Kimbro K S, Simons J W
Department of Hematology and Oncology, Emory School of Medicine, Winship Cancer Institute, 1365 Clifton Road, NE, Atlanta, Georgia 30322, USA.
Endocr Relat Cancer. 2006 Sep;13(3):739-49. doi: 10.1677/erc.1.00728.
The tumor microenvironment is best characterized as a fluctuation of hypoxia and nutrient deprivation, which leads to epigenetic and genetic adaptation of clones and increased invasiveness and metastasis. In turn, these hypoxic adaptations make the tumors more difficult to treat and confer increased resistance to current therapies. Part of this adaptation is the regulation of gene products in response to hypoxia. Many of these hypoxia-regulated genes are mediated by the hypoxia-inducible factor 1 (HIF-1) complex, which is composed of a heterodimer pair of HIF-1alpha and HIF-1beta. This heterodimer binds to the promoter of hypoxia-responsive genes, while interacting with other transcription factors, such as p300, signal and transducer of transcription 3, and Redox effector factor 1/apurinic/apyrimidinic endonuclease. HIF-1alpha levels itself can be regulated by hypoxia transcriptionally and post-translationally through ubiquitination; but the magnitude of the response is modulated by several other pathways, including free radicals that affect crosstalk with HIF-1alpha/HIF-1beta transcriptional activities. HIF-1alpha has emerged as an important transcription factor in breast cancer and prostate cancer biology, and is expressed in the early stages of mammary and prostate carcinogenesis. Its expression is correlated with diagnostic and prognostic indicators for early relapse and metastatic disease, thus making HIF-1alpha a potential prognostic biomarker in proteomic assessments of breast and prostate cancers. The importance of HIF-1alpha in tumor progression makes it a logical target for chemoprevention strategies in patients at higher genetic risk of breast and prostate cancer with Cox 2 inhibitors or 2-methoxyestradiol, as well as a target for new approaches to inhibiting angiogenesis. The crosstalk between estrogen signaling pathways and HIF-1alpha is still not fully defined in breast cancer, but downstream estrogen receptor signaling may be a candidate for estrogen modulation of HIF-1alpha levels. In prostate cancer, androgens upregulate HIF-1alpha through androgen-regulated autocrine receptor tyrosine kinase receptor signaling. This review will put into perspective the role of HIF-1alpha in endocrine oncology and present new data on HIF-1alpha signaling and the potential for targeted therapies, including combinatory hormonal therapies.

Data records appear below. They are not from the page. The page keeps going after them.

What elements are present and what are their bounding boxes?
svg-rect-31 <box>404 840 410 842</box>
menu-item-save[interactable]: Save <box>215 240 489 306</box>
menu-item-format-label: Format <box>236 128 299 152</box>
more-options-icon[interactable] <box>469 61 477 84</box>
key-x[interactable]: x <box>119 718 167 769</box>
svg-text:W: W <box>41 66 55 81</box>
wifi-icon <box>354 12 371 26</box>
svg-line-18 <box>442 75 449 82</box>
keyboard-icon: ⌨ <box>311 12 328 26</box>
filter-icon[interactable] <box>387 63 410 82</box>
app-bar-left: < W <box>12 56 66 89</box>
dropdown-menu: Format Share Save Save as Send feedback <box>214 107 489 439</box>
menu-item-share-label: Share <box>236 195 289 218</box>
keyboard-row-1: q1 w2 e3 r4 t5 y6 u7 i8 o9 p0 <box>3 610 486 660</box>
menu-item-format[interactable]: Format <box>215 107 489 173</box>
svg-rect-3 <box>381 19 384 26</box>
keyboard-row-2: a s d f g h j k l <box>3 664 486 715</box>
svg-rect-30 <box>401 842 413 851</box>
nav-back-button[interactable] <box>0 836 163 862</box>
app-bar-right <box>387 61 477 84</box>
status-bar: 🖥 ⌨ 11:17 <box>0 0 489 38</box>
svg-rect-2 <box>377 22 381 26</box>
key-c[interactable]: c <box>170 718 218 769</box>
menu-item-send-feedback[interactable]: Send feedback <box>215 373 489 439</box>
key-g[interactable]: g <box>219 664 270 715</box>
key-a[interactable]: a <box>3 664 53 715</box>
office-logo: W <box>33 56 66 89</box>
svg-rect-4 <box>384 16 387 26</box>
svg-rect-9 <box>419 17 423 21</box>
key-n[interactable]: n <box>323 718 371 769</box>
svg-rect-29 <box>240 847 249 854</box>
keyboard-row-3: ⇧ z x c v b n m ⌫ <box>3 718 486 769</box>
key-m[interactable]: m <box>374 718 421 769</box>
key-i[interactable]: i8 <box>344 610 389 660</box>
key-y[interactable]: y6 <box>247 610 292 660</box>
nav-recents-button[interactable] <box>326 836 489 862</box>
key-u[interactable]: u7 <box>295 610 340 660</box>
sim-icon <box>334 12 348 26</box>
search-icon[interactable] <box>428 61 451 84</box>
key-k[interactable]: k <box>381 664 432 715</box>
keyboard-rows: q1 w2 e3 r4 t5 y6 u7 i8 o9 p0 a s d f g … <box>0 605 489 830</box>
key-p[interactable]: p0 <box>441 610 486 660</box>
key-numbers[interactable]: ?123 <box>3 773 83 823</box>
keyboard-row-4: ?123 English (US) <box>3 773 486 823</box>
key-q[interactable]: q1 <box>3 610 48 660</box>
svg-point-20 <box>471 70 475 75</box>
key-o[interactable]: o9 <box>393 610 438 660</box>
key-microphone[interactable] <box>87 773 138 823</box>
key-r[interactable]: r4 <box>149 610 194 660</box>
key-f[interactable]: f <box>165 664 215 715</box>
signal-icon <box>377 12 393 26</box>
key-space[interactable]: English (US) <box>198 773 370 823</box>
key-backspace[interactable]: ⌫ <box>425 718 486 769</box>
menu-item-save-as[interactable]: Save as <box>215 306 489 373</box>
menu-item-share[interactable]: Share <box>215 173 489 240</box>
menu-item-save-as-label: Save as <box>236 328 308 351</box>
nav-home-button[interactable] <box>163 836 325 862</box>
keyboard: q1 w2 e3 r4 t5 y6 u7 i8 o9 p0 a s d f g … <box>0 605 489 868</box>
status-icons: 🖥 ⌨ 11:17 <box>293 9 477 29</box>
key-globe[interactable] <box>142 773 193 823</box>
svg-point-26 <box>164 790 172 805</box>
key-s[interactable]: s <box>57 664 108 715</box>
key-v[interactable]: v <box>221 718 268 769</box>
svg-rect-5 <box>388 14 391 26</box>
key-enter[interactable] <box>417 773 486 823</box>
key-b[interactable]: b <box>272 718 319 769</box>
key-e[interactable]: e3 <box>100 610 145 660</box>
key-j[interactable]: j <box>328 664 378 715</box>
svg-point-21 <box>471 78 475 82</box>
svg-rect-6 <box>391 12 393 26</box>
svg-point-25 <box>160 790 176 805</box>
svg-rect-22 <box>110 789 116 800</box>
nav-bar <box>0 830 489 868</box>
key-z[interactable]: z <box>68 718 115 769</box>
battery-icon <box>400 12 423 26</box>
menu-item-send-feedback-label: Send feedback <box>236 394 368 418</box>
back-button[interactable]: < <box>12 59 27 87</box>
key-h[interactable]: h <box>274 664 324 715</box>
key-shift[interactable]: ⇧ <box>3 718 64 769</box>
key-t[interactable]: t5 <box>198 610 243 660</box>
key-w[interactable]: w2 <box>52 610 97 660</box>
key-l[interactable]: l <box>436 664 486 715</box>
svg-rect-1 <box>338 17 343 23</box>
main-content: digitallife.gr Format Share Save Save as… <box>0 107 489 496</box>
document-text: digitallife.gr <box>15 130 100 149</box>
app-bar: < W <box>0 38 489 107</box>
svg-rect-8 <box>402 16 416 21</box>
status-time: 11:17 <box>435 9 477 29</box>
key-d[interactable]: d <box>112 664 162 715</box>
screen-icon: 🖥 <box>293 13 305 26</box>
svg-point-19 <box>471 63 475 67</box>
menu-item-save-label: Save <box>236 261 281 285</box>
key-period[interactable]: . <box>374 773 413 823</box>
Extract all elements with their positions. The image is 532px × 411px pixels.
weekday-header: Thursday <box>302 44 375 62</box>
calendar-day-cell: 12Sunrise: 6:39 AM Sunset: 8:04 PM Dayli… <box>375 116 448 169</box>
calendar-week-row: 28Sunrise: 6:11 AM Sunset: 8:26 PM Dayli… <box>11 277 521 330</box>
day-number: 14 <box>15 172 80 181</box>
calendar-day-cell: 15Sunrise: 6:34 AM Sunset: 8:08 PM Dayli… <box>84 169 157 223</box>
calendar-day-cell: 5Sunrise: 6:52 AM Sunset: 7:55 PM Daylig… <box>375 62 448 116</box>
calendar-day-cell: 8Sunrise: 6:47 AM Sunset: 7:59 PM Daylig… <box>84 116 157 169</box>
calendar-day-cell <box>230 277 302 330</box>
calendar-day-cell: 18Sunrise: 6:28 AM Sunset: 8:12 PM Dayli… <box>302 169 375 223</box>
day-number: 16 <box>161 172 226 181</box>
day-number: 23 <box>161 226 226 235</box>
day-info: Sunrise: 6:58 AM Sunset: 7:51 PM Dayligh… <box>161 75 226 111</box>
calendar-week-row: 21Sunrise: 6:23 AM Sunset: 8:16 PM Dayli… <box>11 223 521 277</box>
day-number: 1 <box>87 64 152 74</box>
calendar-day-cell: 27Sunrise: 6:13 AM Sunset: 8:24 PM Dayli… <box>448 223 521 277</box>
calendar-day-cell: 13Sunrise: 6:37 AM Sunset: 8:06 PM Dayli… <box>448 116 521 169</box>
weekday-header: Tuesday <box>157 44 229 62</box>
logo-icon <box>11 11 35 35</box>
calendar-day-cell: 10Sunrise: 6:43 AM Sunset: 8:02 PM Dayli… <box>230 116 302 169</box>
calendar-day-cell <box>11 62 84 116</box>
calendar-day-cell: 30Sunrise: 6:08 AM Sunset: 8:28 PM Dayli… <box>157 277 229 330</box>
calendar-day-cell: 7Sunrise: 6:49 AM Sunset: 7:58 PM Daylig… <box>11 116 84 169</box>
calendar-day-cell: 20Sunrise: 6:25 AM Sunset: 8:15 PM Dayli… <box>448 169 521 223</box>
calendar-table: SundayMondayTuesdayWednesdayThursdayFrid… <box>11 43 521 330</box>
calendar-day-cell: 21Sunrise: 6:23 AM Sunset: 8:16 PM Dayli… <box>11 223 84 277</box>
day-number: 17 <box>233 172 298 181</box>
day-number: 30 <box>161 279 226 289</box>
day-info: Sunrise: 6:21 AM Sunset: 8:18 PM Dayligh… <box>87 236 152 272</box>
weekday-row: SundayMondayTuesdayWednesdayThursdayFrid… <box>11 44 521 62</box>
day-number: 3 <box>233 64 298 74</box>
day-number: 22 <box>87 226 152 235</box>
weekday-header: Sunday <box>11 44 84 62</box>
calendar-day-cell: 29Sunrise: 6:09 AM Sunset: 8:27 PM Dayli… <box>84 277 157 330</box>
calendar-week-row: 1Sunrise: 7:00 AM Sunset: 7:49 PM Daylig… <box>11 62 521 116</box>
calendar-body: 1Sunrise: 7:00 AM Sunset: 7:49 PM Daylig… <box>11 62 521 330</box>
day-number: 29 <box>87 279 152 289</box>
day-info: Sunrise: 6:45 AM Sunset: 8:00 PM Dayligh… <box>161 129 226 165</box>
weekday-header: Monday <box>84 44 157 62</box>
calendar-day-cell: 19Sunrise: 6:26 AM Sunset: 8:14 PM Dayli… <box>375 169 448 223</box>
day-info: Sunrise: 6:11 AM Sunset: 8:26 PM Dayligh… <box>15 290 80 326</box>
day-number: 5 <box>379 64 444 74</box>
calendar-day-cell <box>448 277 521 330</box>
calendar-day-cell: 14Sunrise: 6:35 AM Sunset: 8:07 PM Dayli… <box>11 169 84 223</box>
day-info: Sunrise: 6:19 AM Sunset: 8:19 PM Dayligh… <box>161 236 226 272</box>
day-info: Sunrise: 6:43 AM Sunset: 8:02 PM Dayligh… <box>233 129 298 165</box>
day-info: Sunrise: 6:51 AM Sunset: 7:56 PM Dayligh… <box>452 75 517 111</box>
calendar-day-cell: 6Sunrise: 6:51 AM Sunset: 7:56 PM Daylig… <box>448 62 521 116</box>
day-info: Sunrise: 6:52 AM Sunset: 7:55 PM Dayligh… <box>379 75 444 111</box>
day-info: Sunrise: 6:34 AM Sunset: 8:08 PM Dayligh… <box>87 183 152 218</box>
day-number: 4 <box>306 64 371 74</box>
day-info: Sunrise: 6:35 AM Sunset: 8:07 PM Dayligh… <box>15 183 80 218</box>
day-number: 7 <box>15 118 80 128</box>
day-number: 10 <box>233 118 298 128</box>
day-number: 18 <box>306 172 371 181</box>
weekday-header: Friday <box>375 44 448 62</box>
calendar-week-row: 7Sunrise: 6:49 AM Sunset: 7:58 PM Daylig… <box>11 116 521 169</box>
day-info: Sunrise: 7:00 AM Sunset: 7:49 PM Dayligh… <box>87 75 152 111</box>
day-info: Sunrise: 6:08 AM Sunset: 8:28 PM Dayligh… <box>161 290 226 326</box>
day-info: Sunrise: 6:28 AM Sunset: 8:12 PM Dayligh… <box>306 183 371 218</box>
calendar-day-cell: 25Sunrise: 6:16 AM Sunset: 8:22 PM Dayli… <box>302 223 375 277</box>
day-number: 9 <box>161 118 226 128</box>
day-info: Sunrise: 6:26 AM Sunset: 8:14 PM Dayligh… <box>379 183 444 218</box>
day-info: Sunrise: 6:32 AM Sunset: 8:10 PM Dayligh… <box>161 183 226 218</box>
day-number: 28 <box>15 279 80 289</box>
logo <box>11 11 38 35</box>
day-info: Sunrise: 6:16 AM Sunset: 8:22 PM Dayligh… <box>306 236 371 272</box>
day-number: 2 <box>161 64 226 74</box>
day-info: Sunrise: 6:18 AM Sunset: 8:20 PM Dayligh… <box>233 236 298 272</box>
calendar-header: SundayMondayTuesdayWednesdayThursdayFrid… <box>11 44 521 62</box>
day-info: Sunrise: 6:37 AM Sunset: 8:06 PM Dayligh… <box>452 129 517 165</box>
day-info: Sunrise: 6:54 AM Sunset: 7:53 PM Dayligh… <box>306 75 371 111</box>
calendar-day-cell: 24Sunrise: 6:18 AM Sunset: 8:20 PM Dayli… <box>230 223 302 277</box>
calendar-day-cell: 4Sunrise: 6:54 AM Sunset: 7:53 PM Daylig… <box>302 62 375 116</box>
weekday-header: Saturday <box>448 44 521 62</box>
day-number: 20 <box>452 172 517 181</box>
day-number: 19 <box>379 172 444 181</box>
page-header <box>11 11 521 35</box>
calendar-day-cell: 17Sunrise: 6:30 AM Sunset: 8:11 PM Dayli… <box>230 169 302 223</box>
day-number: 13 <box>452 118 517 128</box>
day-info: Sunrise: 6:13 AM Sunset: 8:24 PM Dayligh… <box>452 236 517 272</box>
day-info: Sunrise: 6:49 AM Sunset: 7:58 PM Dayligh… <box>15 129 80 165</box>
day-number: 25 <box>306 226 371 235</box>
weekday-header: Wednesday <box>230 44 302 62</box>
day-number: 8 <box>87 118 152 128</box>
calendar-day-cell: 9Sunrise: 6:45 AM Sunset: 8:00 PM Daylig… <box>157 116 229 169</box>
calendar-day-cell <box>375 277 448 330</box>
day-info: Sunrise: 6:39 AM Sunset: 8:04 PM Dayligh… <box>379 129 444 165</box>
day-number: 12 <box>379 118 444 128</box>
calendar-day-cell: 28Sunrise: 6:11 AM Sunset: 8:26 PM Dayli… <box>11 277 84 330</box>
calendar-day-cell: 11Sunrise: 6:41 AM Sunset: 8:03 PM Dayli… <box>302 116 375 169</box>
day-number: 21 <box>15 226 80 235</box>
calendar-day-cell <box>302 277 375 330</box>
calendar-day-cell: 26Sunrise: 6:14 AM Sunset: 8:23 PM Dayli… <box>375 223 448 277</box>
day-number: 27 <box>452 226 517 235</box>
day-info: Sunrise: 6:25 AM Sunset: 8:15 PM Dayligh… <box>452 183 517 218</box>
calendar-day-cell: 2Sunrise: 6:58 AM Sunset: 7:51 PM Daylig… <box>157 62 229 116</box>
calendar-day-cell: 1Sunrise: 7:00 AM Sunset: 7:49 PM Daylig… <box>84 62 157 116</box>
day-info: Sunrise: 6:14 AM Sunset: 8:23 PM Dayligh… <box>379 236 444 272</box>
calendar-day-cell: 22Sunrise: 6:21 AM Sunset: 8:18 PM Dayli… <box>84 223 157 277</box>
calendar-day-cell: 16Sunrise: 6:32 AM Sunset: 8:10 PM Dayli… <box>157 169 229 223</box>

肿瘤微环境的最佳特征是缺氧和营养剥夺的波动,这会导致克隆的表观遗传和基因适应,并增加侵袭性和转移能力。反过来,这些缺氧适应使肿瘤更难治疗,并增强了对当前疗法的抗性。这种适应的一部分是对缺氧反应的基因产物的调节。许多这些缺氧调节基因由缺氧诱导因子1(HIF-1)复合体介导,该复合体由HIF-1α和HIF-1β的异二聚体对组成。这种异二聚体与缺氧反应基因的启动子结合,同时与其他转录因子相互作用,如p300、转录信号转导子3和氧化还原效应因子1/无嘌呤/无嘧啶内切酶。HIF-1α水平本身可通过泛素化在转录和翻译后受到缺氧调节;但其反应的程度受到其他几种途径的调节,包括影响与HIF-1α/HIF-1β转录活性相互作用的自由基。HIF-1α已成为乳腺癌和前列腺癌生物学中的重要转录因子,并在乳腺和前列腺癌发生的早期阶段表达。其表达与早期复发和转移性疾病的诊断和预后指标相关,因此使HIF-1α成为乳腺癌和前列腺癌蛋白质组评估中的潜在预后生物标志物。HIF-1α在肿瘤进展中的重要性使其成为使用Cox 2抑制剂或2-甲氧基雌二醇对乳腺癌和前列腺癌遗传风险较高的患者进行化学预防策略的合理靶点,也是抑制血管生成新方法的靶点。雌激素信号通路与HIF-1α之间的相互作用在乳腺癌中仍未完全明确,但下游雌激素受体信号可能是雌激素调节HIF-1α水平的候选因素。在前列腺癌中,雄激素通过雄激素调节的自分泌受体酪氨酸激酶受体信号上调HIF-1α。本综述将阐述HIF-1α在内分泌肿瘤学中的作用,并展示关于HIF-1α信号传导以及靶向治疗潜力(包括联合激素治疗)的新数据。